Toutefois, lorsqu’on parle à ces jeunes, on se rend compte que l’Hôte Maison est bien plus. Pour certains, elle a été un refuge ; un lieu qui leur a permis de créer des amitiés au lieu d’être intimidé.

Intimidation

« J’ai eu des périodes noires pendant mon secondaire, ç’a été difficile, et c’est vers la Maison des jeunes que je me suis tournée pour trouver de l’aide. Ils créent une confiance avec les jeunes que tu ne vas peut-être pas créer avec tes professeurs ou les intervenants de l’école. Ils vont t’aider à trouver les ressources », témoigne Annie Thériault, âgée de 21 ans, qui a fréquenté l’Hôte Maison.

Rencontrée lors de la soirée bières et fromages organisée par l’Hôte Maison en novembre dernier, la jeune femme raconte que l’organisme lui a permis d’acquérir la confiance qui se perd parfois en n’étant pas accepté à l’école. « Quand on va là-bas, c’est plus facile de se faire une place. Tout le monde parle avec tout le monde », dit-elle.

Un adolescent de 17 ans, qui fréquente l’organisme depuis trois ans, partage le même constat. « Je parle avec du monde à qui je ne parlerais pas nécessairement à l’école. J’ai connu plus de monde à la maison des jeunes qu’en allant à l’école », fait par celui-ci, qui a préféré être cité sous le surnom de Scooby-Doo.

Découverte de soi

Ce dernier avoue notamment s’être découvert une passion en franchissant les portes de l’organisme.

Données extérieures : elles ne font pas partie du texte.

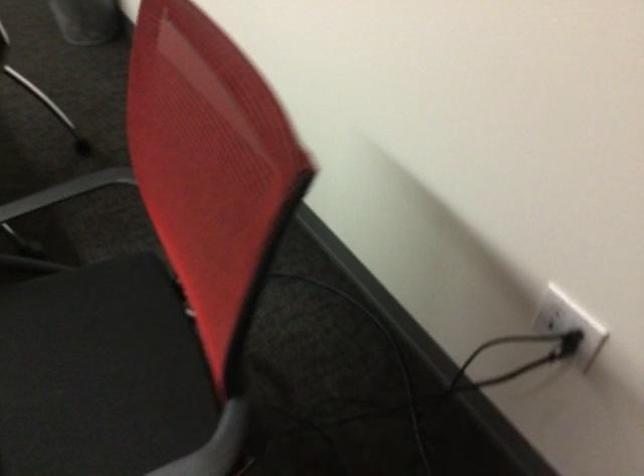 This screenshot has height=476, width=644. I want to click on chair armrest, so click(221, 443). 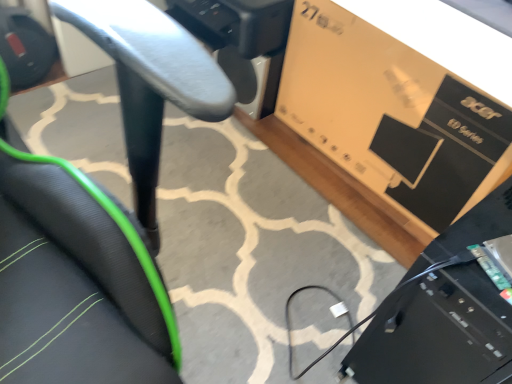 Describe the element at coordinates (437, 332) in the screenshot. I see `black plastic computer at lower right` at that location.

« J’ai appris à jouer de la musique, c’est là que tout a commencé pour moi. Ça a commencé à m’ouvrir d’autres portes et à faire des choses que je n’aurais jamais cru faire en restant assis sur mon sofa », fait-il part.

À travers les activités libres et diverses soirées thématiques, les intervenants abordent des sujets qui peuvent être tabous auprès des jeunes : sexualité, homophobie, ruptures amoureuses, intimidation, etc.

« Des fois, parler avec quelqu’un qui est à l’extérieur de ta vie et qui peut amener un point de vue plus objectif, ça fait du bien, et les intervenants sont tous là pour ça », raconte-t-il.

Intervention à petites doses

Le tout se déroule au rythme des adolescents. Les interventions se font quant à elle de manières spontanées puisque les jeunes vont à l’Hôte Maison, à prime à bord, pour s’amuser. Les intervenants divisent donc leur temps entre le mode intervention et le mode animation.

« C’est une école de formation. On a 25 jeunes à gérer donc ce n’est pas juste de dire “parle-moi de tes problèmes de drogue”. C’est de saisir chaque perche pour parler de sexe, de drogue, etc. C’est beaucoup moins clinique », précise l’intervenant Jimmy Rancourt.

Que ce soit du côté des intervenants ou des adolescents, ils ont tour à tour évoqué le terme de « famille » à un moment au cours des entrevues ; un qualificatif qui prend tout son sens lorsqu’on s’attarde au nom que porte la maison de jeunes de la rue Boyer.